Compute the Beta-VAE loss [R29].

See Also: VAE

The Beta-VAE was introduced to learn disentangled representations and improve interpretability. The idea is to keep the distance between the real and estimated posterior distribution small (under a small constant delta) while maximizing the probability of generating real data:

$\underset{\phi, \theta}{\mathrm{max}} \underset{x \sim D}{\mathbb{E}}\left[ \underset{z \sim q_\phi(z | x)}{\mathbb{E}} log \ p_\theta(x|z) \right] \\ \text{subject to} D_{KL}(q_\phi(z|x) | p_\theta(z)) < \delta$

We can rewrite this equation as a Lagrangian with a Lagrangian multiplier $\beta$ , which leads to the Beta-VAE loss function:

$L_{VAE}(\theta, \phi) = L_{MSE}(\theta, \phi) - \beta L_{KL}(\theta, \phi)$

When $\beta=1$ , it corresponds to a VAE loss. If $\beta>1$ , this puts more weight on statistical independence than on reconstruction. Note that such a stronger constraint on the latent bottleneck limits the representation capacity of z.

Parameters:

beta : float, default=4.0

Weight of the KL divergence.

default_dist : {“normal”, “laplace”, “bernoulli”}, default=”normal”

Default decoder distribution. It defines the reconstruction loss (L2 for Normal, L1 for Laplace, cross-entropy for Bernoulli).

Raises:

ValueError

If the input distribution is not supported.

References

[R29] (1,2)

Irina Higgins et al., “beta-VAE: Learning Basic Visual Concepts with a Constrained Variational Framework”, ICLR 2017.

kl_normal_loss(q)[source]¶

Computes the KL divergence between a normal distribution with diagonal covariance and a unit normal distribution.

Parameters:: q : torch.distributions

probabilistic encoder (or estimated posterior probability function).

reconstruction_loss(p, data)[source]¶

Computes the per image reconstruction loss for a batch of data (i.e. negative log likelihood).

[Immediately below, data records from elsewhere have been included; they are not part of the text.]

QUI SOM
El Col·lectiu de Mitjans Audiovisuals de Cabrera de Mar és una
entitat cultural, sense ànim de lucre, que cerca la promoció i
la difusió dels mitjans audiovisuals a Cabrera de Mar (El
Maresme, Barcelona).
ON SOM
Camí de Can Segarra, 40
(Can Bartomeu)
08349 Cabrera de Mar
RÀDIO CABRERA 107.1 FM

The distribution of the likelihood on the each pixel implicitely defines the loss. Bernoulli corresponds to a binary cross entropy. Gaussian distribution corresponds to MSE. Laplace distribution corresponds to L1.

Parameters:

p : torch.distributions

probabilistic decoder (or likelihood of generating true data sample given the latent code).

data : torch.Tensor

The observed data.

Returns:

loss : torch.Tensor

per image cross entropy (i.e. normalized per batch but not pixel and channel).